▶ [Brief]: The listing below must be repeated word for word, with its images excluded.

▶ [Extracted records]:
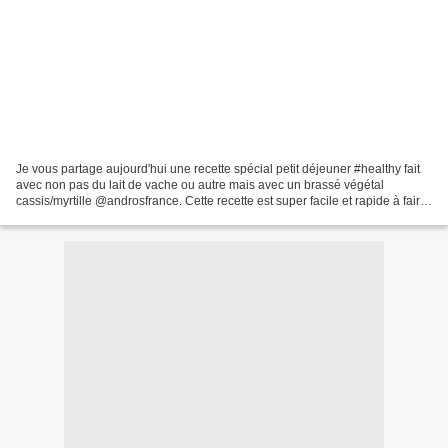
Je vous partage aujourd'hui une recette spécial petit déjeuner #healthy fait
avec non pas du lait de vache ou autre mais avec un brassé végétal
cassis/myrtille @androsfrance. Cette recette est super facile et rapide à faire
et ne demande que très peu...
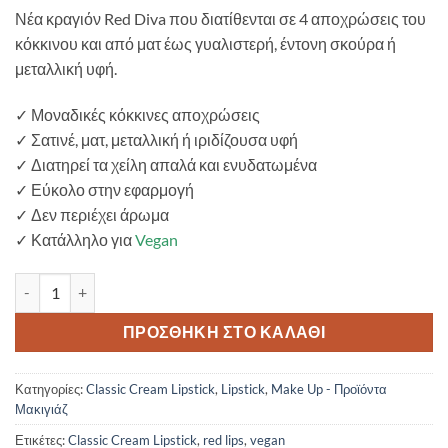
Νέα κραγιόν Red Diva που διατίθενται σε 4 αποχρώσεις του
κόκκινου και από ματ έως γυαλιστερή, έντονη σκούρα ή
μεταλλική υφή.
✓ Μοναδικές κόκκινες αποχρώσεις
✓ Σατινέ, ματ, μεταλλική ή ιριδίζουσα υφή
✓ Διατηρεί τα χείλη απαλά και ενυδατωμένα
✓ Εύκολο στην εφαρμογή
✓ Δεν περιέχει άρωμα
✓ Κατάλληλο για
Vegan
Gosh Luxury Red Lips 001 Kathrine- Vegan ποσότητα
ΠΡΟΣΘΉΚΗ ΣΤΟ ΚΑΛΆΘΙ
Κατηγορίες:
Classic Cream Lipstick
,
Lipstick
,
Make Up - Προϊόντα
Μακιγιάζ
Ετικέτες:
Classic Cream Lipstick
,
red lips
,
vegan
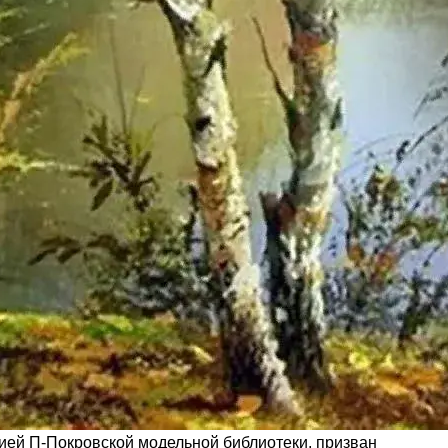
ией П-Покровской модельной библиотеки, призван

▶ [Completed task]:
Je vous partage aujourd'hui une recette spécial petit déjeuner #healthy fait
avec non pas du lait de vache ou autre mais avec un brassé végétal
cassis/myrtille @androsfrance. Cette recette est super facile et rapide à faire
et ne demande que très peu...
Νέα κραγιόν Red Diva που διατίθενται σε 4 αποχρώσεις του
κόκκινου και από ματ έως γυαλιστερή, έντονη σκούρα ή
μεταλλική υφή.
✓ Μοναδικές κόκκινες αποχρώσεις
✓ Σατινέ, ματ, μεταλλική ή ιριδίζουσα υφή
✓ Διατηρεί τα χείλη απαλά και ενυδατωμένα
✓ Εύκολο στην εφαρμογή
✓ Δεν περιέχει άρωμα
✓ Κατάλληλο για
Vegan
Gosh Luxury Red Lips 001 Kathrine- Vegan ποσότητα
ΠΡΟΣΘΉΚΗ ΣΤΟ ΚΑΛΆΘΙ
Κατηγορίες:
Classic Cream Lipstick
,
Lipstick
,
Make Up - Προϊόντα
Μακιγιάζ
Ετικέτες:
Classic Cream Lipstick
,
red lips
,
vegan
ией П-Покровской модельной библиотеки, призван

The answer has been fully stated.